How to Start Fundraising for Your Nonprofit
The First Thing You Need Before You Ask Anyone for Money
There's a scene in the animated film An American Tail that I love and it "sings in my head" from time to time.
Fievel (the mouse) and Tiger (the cat) sit together and discover that they love all the same things. They just started talking honestly about what they cared about, and they kept landing in the same place.
The song they sing is called "A Duo." And every time I watch it, I think — that's it. That's what fundraising actually is.
The Energy Underneath Every First Ask
When you step into a nonprofit for the first time — or when you have just founded one — something happens that's easy to underestimate later.
You believe.
You believe the problem is real.
You believe your organization is the right response to it.
And somewhere underneath all the logistics and the budget lines and the board meetings, you believe that other people, if they really understood what you understood, would want to be part of solving it too.
That belief is not something to professionalize away.
It's your starting point for growing support for your organization. And it's more powerful than any fundraising tactic I've ever seen.
You are not trying to convince anyone of anything. You are looking for the people who already care — and giving them a way to act on it.
Your supporters don't need to be recruited. They need to be recognized.
Start With the People Already Leaning In
I use something called the alignment ladder in my work with nonprofit leadership teams.
It's not complicated. Before you reach out to strangers, you look at the people already around you — your board, your volunteers, your neighbors, your longtime community partners — and you ask a quieter question.
Not "who has money?"
Not even "who can I ask?"
But: who already believes what we believe?
Those people are closer than you think. They're the ones who lean forward when you describe your work. Who say things like "I've always thought someone should be doing this" or "my family has been touched by exactly this." They're not waiting to be convinced. They're waiting to be invited.
Your first fundraising conversations aren't cold calls. They're recognitions. You're looking for that agreement energy — the lean in, the light in someone's eyes when your mission lands. And when you find it, it's genuinely exciting. Because you're not pitching anymore. You're sharing something you love with someone who already loves it too
Once you start looking for that — for the lean, for the light in someone's eyes when your mission lands — you'll find it faster than you expect.
What the First Conversation Actually Sounds Like
You're not presenting. You're not closing. You're simply sharing something you believe, and you're genuinely curious whether it lands for the person across from you.
It might sound something like: "We started this because we kept seeing teachers who didn't know where to turn to for help on handling the trauma kids were bringing into the classroom— and no one was doing anything about it. I'd love to tell you more. And I'd love to know if this is something that has impacted you or people you love."
Then you listen.
You're not looking for a yes to a dollar amount. Not yet. You're looking for the moment when the person across from you starts nodding before you've finished. When they fill in a sentence you didn't complete.
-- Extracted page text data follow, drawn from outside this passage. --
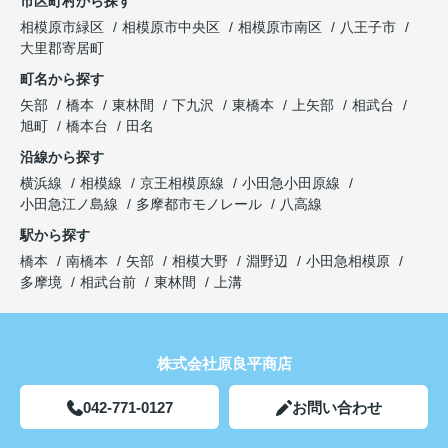
市区町村から探す
相模原市緑区
相模原市中央区
相模原市南区
八王子市
大里郡寄居町
町名から探す
矢部
橋本
東林間
下九沢
東橋本
上矢部
相武台
旭町
橋本台
田名
沿線から探す
横浜線
相模線
京王相模原線
小田急小田原線
小田急江ノ島線
多摩都市モノレール
八高線
駅から探す
橋本
南橋本
矢部
相模大野
淵野辺
小田急相模原
多摩境
相武台前
東林間
上溝
株式会社原良平商店
042-771-0127
お問い合わせ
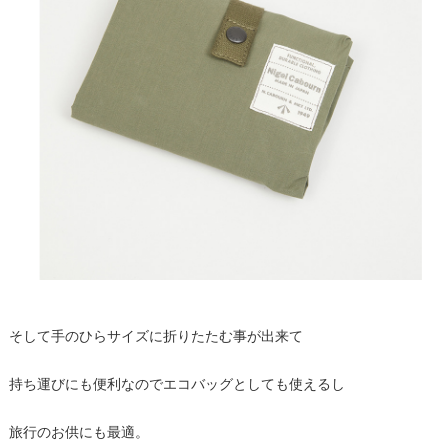
そして手のひらサイズに折りたたむ事が出来て
持ち運びにも便利なのでエコバッグとしても使えるし
旅行のお供にも最適。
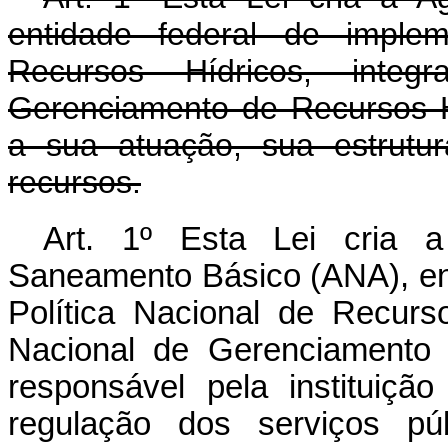
entidade federal de implem
Recursos Hídricos, inte
Gerenciamento de Recursos H
a sua atuação, sua estrutur
recursos.
Art. 1º Esta Lei cria 
Saneamento Básico (ANA), en
Política Nacional de Recurs
Nacional de Gerenciamento 
responsável pela instituiç
regulação dos serviços pú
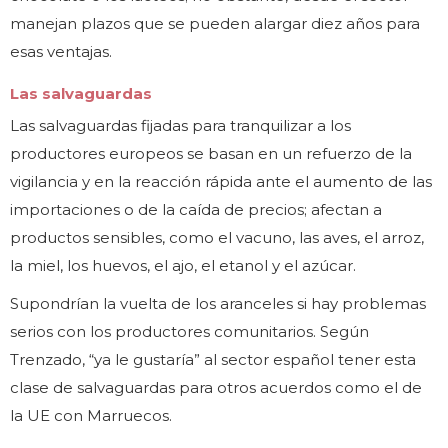
manejan plazos que se pueden alargar diez años para
esas ventajas.
Las salvaguardas
Las salvaguardas fijadas para tranquilizar a los
productores europeos se basan en un refuerzo de la
vigilancia y en la reacción rápida ante el aumento de las
importaciones o de la caída de precios; afectan a
productos sensibles, como el vacuno, las aves, el arroz,
la miel, los huevos, el ajo, el etanol y el azúcar.
Supondrían la vuelta de los aranceles si hay problemas
serios con los productores comunitarios. Según
Trenzado, “ya le gustaría” al sector español tener esta
clase de salvaguardas para otros acuerdos como el de
la UE con Marruecos.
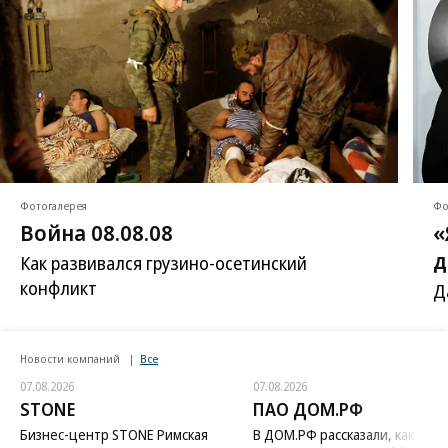
Фотогалерея
Фо
Война 08.08.08
«
д
Как развивался грузино-осетинский
конфликт
Д
Новости компаний
Все
07.08.2026
07.08.2026
STONE
ПАО ДОМ.РФ
Бизнес-центр STONE Римская
В ДОМ.РФ рассказали, как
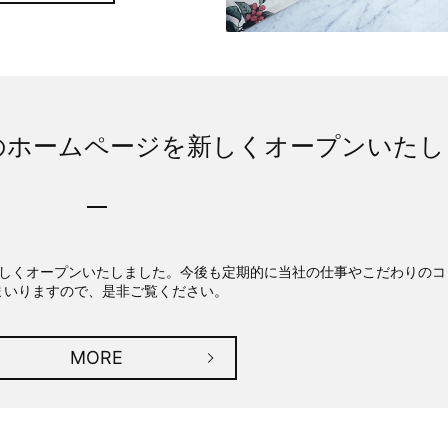
ansのホームページを新しくオープンいたし
ージを新しくオープンいたしました。今後も定期的に当社の仕事やこだわりのコ
まいりますので、是非ご覧ください。
MORE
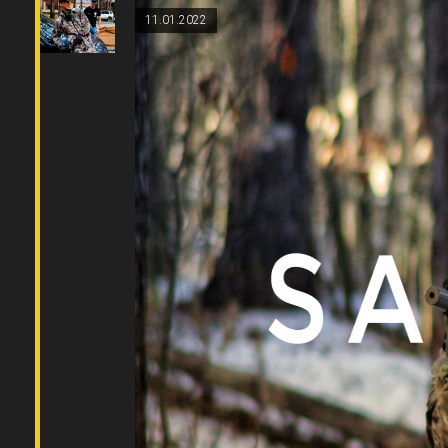
11.01.2022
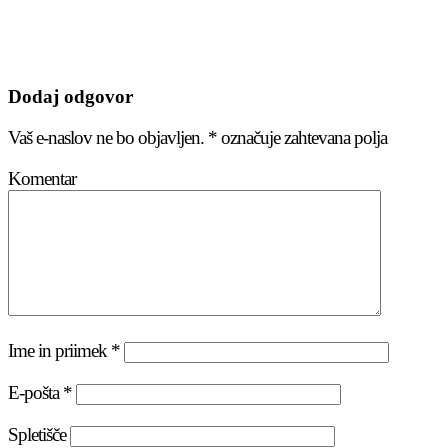
Dodaj odgovor
Vaš e-naslov ne bo objavljen.
*
označuje zahtevana polja
Komentar
Ime in priimek
*
E-pošta
*
Spletišče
When they say — in whatever words they use — I care about that too.
That moment is the beginning of a fundraising relationship.
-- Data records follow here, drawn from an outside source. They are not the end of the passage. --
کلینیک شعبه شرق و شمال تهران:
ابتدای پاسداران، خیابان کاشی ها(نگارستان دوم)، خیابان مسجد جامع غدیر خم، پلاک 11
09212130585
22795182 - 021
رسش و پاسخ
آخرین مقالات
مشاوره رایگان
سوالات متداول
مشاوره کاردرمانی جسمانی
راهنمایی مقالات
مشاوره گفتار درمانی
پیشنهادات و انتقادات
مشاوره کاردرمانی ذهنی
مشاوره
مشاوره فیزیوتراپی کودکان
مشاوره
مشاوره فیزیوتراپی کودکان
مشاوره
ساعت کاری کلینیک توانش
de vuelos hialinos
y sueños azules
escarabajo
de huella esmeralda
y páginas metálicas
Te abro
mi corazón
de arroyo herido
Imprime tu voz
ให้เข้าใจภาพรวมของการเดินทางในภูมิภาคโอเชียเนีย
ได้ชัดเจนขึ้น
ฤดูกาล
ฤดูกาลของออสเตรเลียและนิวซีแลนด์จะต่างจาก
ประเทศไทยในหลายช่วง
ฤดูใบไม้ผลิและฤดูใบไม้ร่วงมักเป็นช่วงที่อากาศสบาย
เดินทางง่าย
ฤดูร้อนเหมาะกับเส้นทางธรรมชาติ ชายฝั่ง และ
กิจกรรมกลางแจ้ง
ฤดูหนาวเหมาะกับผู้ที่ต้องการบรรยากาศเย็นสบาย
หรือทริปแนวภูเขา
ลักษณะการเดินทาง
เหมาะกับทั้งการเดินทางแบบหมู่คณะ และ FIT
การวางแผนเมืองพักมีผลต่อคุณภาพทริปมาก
From there, the ask becomes an invitation. "Would you want to be part of this?" lands in an entirely different way when the person already knows they care.
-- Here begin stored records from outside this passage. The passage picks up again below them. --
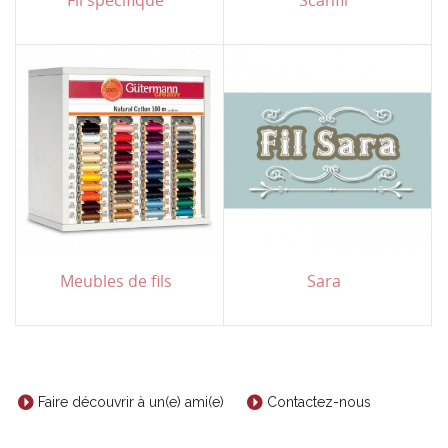
Meubles de fils
Sara
Faire découvrir à un(e) ami(e)
Contactez-nous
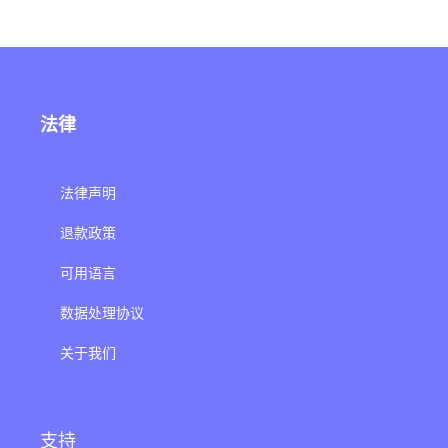
法律
法律声明
退款政策
可用语言
数据处理协议
关于我们
支持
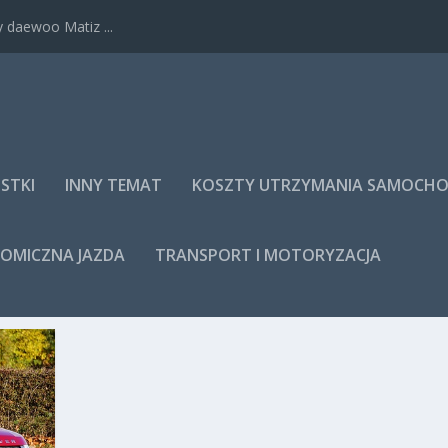
 daewoo Matiz ...
STKI
INNY TEMAT
KOSZTY UTRZYMANIA SAMOCH
NOMICZNA JAZDA
TRANSPORT I MOTORYZACJA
Give yourself three to five conversations like this before you expect a gift. Let the recognition come first. Move outward slowly — from the people who know your work, to their networks, to the broader community. The relationship opens the door. The ask just walks through it.
You Can Begin Where You Are
If you're just starting out — or if you've been at this a while and somewhere along the way it started feeling like pushing a boulder uphill — this is what I most want you to hold onto.
You don't need the whole system before you take the first step.
The system gets built around the relationships. And the relationships start with belief.
Remember why you started. Reconnect with the problem you're trying to solve and the quiet certainty that it's worth solving. Then go find the people in your circle who feel it too.
That's your duo. That's where fundraising begins.
Not with a campaign. Not with a database. With two people who care about the same thing, finding each other.
If you want to walk through the full roadmap — from that first conversation to a sustainable, system-supported fundraising program — the free Roadmap Class is a good next step. Join here.
A few questions worth sitting with:
Who in your current circle is already leaning toward your mission — and have you given them a real invitation yet?
What would it feel like to approach your next fundraising conversation as a recognition rather than a pitch?
What's one conversation you could have this week, starting exactly where you are?